The sincerest form of flattery

A reader just commented, “What other diseases can mimic PSP?” Below is a pretty exhaustive list of things that can cause vertical gaze palsy*, the most specific** diagnostic hallmark of PSP. Most of these disorders don’t mimic the whole classic PSP syndrome, but even PSP doesn’t do that in many cases. Keep in mind that most of these mimics have other features besides the gaze palsy, occur at much younger ages than PSP, or are exceedingly rare. For all those reasons, a good neurologist is unlikely to confuse these conditions with PSP in practice.

The disorders with specific treatment (though maybe not cures) have three asterisks ***.
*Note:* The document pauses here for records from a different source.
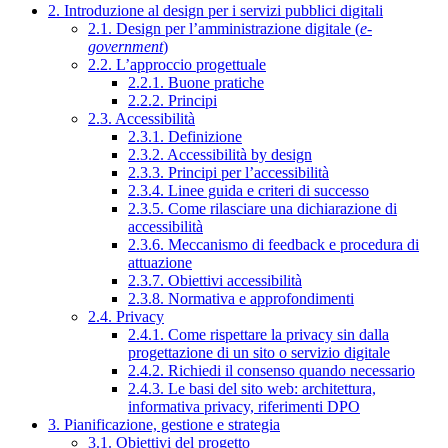
2. Introduzione al design per i servizi pubblici digitali
2.1. Design per l’amministrazione digitale (
e-
government
)
2.2. L’approccio progettuale
2.2.1. Buone pratiche
2.2.2. Principi
2.3. Accessibilità
2.3.1. Definizione
2.3.2. Accessibilità by design
2.3.3. Principi per l’accessibilità
2.3.4. Linee guida e criteri di successo
2.3.5. Come rilasciare una dichiarazione di
accessibilità
2.3.6. Meccanismo di feedback e procedura di
attuazione
2.3.7. Obiettivi accessibilità
2.3.8. Normativa e approfondimenti
2.4. Privacy
2.4.1. Come rispettare la privacy sin dalla
progettazione di un sito o servizio digitale
2.4.2. Richiedi il consenso quando necessario
2.4.3. Le basi del sito web: architettura,
informativa privacy, riferimenti DPO
3. Pianificazione, gestione e strategia
3.1. Obiettivi del progetto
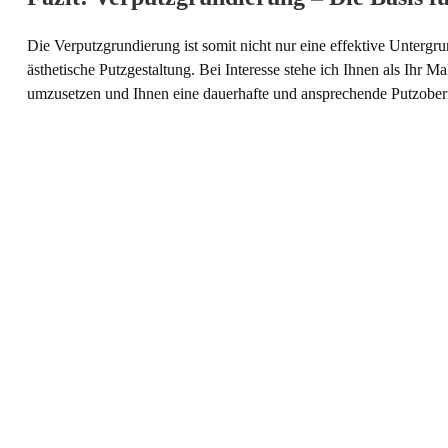
Die Verputzgrundierung ist somit nicht nur eine effektive Untergr
ästhetische Putzgestaltung. Bei Interesse stehe ich Ihnen als Ihr 
umzusetzen und Ihnen eine dauerhafte und ansprechende Putzoberf
ZURÜCK ZUR ÜBERSICHT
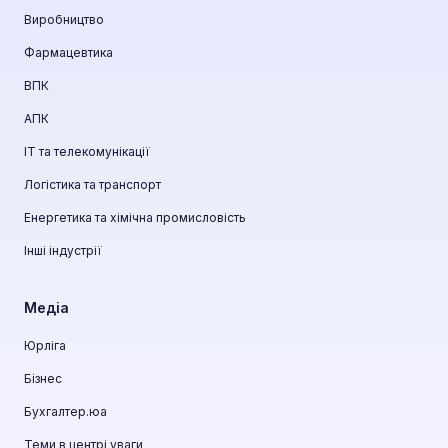
Виробництво
Фармацевтика
ВПК
АПК
ІТ та телекомунікації
Логістика та транспорт
Енергетика та хімічна промисловість
Інші індустрії
Медіа
Юрліга
Бізнес
Бухгалтер.юа
Теми в центрі уваги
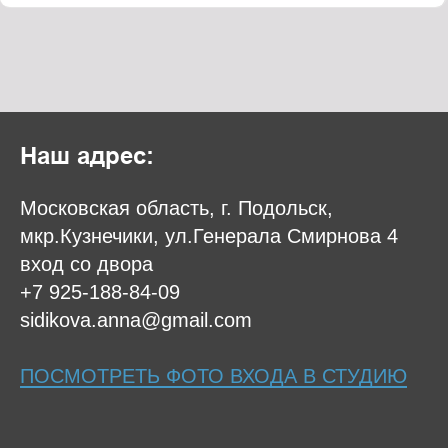
Наш адрес:
Московская область, г. Подольск,
мкр.Кузнечики, ул.Генерала Смирнова 4
вход со двора
+7 925-188-84-09
sidikova.anna@gmail.com
ПОСМОТРЕТЬ ФОТО ВХОДА В СТУДИЮ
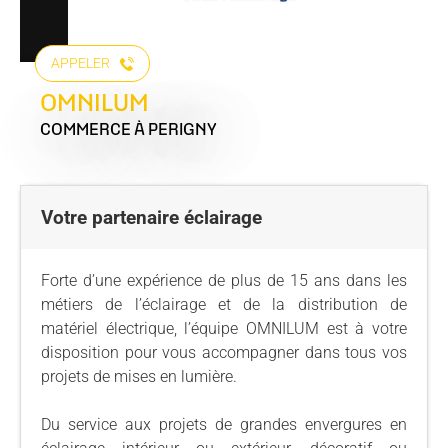
APPELER
OMNILUM
COMMERCE
À PERIGNY
Votre partenaire éclairage
Forte d’une expérience de plus de 15 ans dans les
métiers de l’éclairage et de la distribution de
matériel électrique, l’équipe OMNILUM est à votre
disposition pour vous accompagner dans tous vos
projets de mises en lumière.
Du service aux projets de grandes envergures en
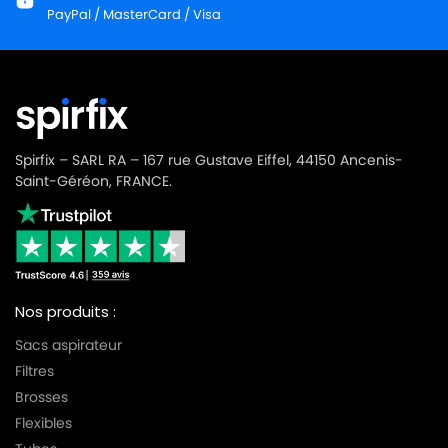
PayPal / MasterCard / Visa
Spirfix – SARL RA – 167 rue Gustave Eiffel, 44150 Ancenis-
Saint-Géréon, FRANCE.
Nos produits :
Sacs aspirateur
Filtres
Brosses
Flexibles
*”Palsy” in general means weakness (not tremor, as popularly thought). In the setting of PSP, palsy refers to a limitation of the range of voluntary eye movements.

**The “specificity” of a diagnostic sign is technically the fraction of the people without the disease who don’t have the sign. In other words, specificity = [true negatives] divided by [true negatives + false positives].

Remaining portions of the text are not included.